L’image de Fabio Cannavaro prenant une dose de néoton, la créatine injectable, avant une finale européenne en 1999 a fait le tour du monde. A ce moment-là, cette substance n’était pas encore interdite par voie intraveineuse. Le joueur italien échappait donc à la sanction et se voyait même récompensé par le ballon d’or un an plus tard. Son club, la Juventus, ainsi que la Fiorentina et la Lazio, étaient rétrogradées la même année en Série B pour corruption, mais le défenseur central napolitain signait un beau contrat au Real Madrid. Un destin diamétralement opposé à celui de Jacques Glassman, traité de “balance”, sifflé dans de nombreux stades et rapidement tombé dans l’oubli.

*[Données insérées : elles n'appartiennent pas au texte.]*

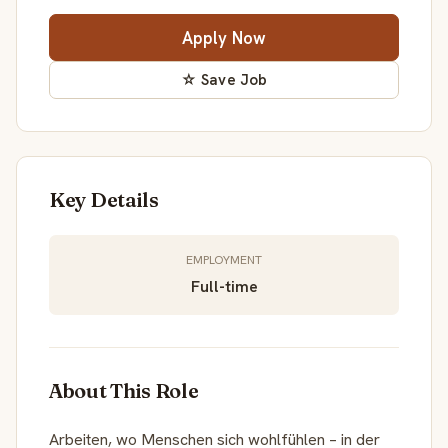
Apply Now
☆ Save Job
Key Details
EMPLOYMENT
Full-time
About This Role
Arbeiten, wo Menschen sich wohlfühlen – in der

La justice espagnole n’est pas allée au bout de l’affaire Puerto: un an de prison pour le médecin Eufemiano Fuentes, et quatre mois pour le préparateur physique Ignacio Labarta. Aucun des deux ne séjournera en prison car les peines inférieures à deux ans ne donnent pas lieu à des détentions en Espagne. Tous les autres ont été acquittés, et la juge a refusé de remettre à l’Agence Mondiale Antidopage les 200 poches de sang et plasma saisies en 2006 par la guardia civil. Aujourd’hui, on attend toujours les résultats d’enquête sur les matchs internationaux truqués ou sur le Qatargate. Ou pas. Les fans ne veulent pas voir tomber leurs idoles. Ils sont même prêts à croire que Carl Lewis était “positif mais pas dopé” ou qu’Alberto Contador avait mangé de la viande contaminée par des anabolisants. Mais à trop vouloir tuer le messager, on pourrait finir par tuer le sport.